• _Task input_
▼

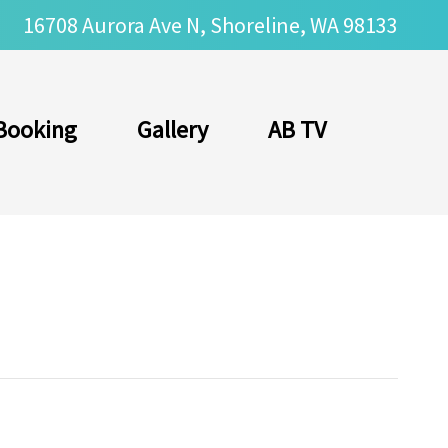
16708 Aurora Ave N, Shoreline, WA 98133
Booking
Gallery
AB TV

▲
▼

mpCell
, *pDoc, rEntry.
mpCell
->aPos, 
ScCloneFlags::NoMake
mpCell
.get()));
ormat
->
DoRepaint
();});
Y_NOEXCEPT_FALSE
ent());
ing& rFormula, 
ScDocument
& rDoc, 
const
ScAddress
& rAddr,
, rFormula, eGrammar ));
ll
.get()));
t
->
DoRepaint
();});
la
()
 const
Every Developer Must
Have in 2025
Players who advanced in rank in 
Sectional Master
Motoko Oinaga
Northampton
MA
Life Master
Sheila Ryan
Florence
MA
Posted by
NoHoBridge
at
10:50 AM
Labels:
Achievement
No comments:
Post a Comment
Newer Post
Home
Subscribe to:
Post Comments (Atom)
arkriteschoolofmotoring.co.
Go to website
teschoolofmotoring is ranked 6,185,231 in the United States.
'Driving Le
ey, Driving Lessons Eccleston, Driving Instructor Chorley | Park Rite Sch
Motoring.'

▲

• _Problem requirements_
Please filter the data down to the lines containing the word "Driving".

• _Solution_
'Driving Le
ey, Driving Lessons Eccleston, Driving Instructor Chorley | Park Rite Sch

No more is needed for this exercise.